Background

Correction of pre-existing corneal astigmatism during cataract surgery is increasingly accepted in clinical practice because it can improve visual quality and minimize postoperative spectacles dependence. It had been reported that 30% or more cataract patients have corneal astigmatism greater than 1.00 diopter (D) [1,2,3], and ocular residual astigmatism may influence postoperative outcomes [4]. Clinically, several methods are available to correct corneal astigmatism during cataract surgery: (1) clear corneal incision at the steep corneal meridian; (2) astigmatic keratotomy at the steep corneal meridian; [5, 6] (3) limbal or peripheral corneal relaxing incision at the steep corneal meridian; [7,8,9] and (4) implantation of a toric intraocular lens (IOL) [10,11,12,13,14,15].

For all the surgical methods, accurately locating the axis of pre-existing corneal astigmatism plays an important role. In the clinic, there are four methods commonly used to measure the axis of corneal astigmatism preoperatively: manual-keratometry, optical biometry, auto-keratometry, and the Scheimpflug method. A study carried out by Minwook Chang et al. showed that there were no significant differences among these four methods in measuring the axis of pre-existing corneal astigmatism when correcting astigmatism with toric IOLs [16].

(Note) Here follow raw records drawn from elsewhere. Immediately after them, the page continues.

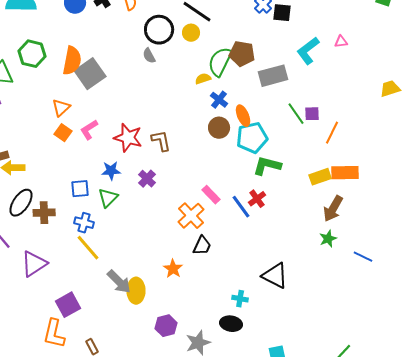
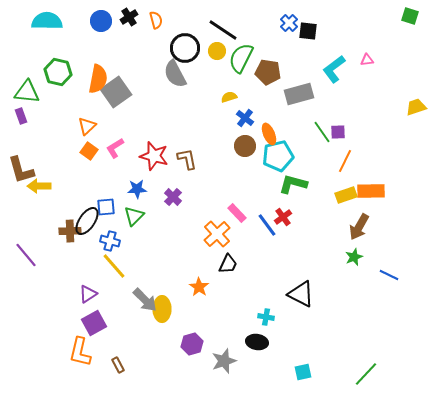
gray semicircle: (149, 56) -> (175, 74), size x1.8
green semicircle: (220, 62) -> (241, 58), moved
orange line: (332, 133) -> (345, 161), moved
black ellipse: (21, 203) -> (87, 221), moved
purple triangle: (34, 264) -> (88, 294), moved, size x0.7

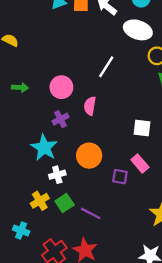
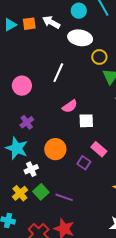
pink circle: (61, 87) -> (22, 86), moved
pink semicircle: (90, 106) -> (70, 106), moved, turned -126
white square: (142, 128) -> (86, 121), moved
purple square: (120, 177) -> (84, 163), turned 32

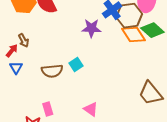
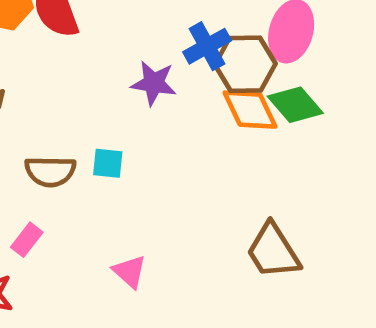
cyan square: (76, 65) -> (108, 163), turned 32
pink rectangle: (48, 109) -> (27, 240), moved, turned 48

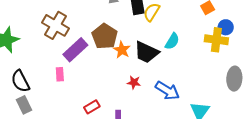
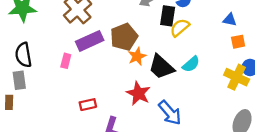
red star: (134, 82) -> (138, 93), size x1.6

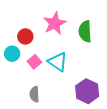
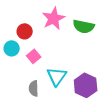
green semicircle: (85, 31) -> (84, 26), turned -75
cyan triangle: (58, 62) -> (57, 76), moved, turned 30

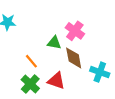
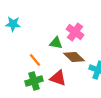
brown diamond: (74, 58) -> (74, 57), turned -35
green cross: (30, 84) -> (34, 81), turned 30

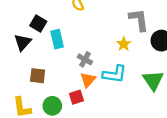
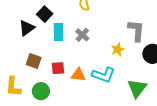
gray cross: (85, 59) -> (82, 35), moved
orange triangle: (88, 80) -> (78, 75), turned 42
red square: (76, 97) -> (58, 68), moved

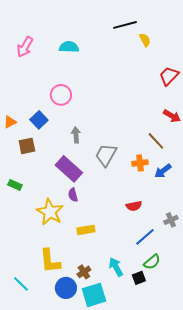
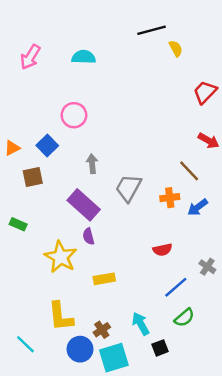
gray cross: (171, 220) -> (207, 267), turned -32
black square: (139, 278) -> (160, 348), moved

The change between upright and supine position will cause eye cyclotorsion [17], which may bring in possible misalignment between the axis of toric IOLs and corneal astigmatism. To eliminate the off-axis deviation when implanted toric IOLs, the traditional method was to mark reference points at 3- and 9-o’clock on the limbus or conjunctiva under the slit lamp microscope before surgery. Then, based on the two reference points, a protractor was used to mark the desired axis of placement of the IOL. The traditional method, depending on patient cooperation and subjective judgment of different surgeons, was tedious and time-consuming, which increased the probability of off-axis error in surgical correction of astigmatism.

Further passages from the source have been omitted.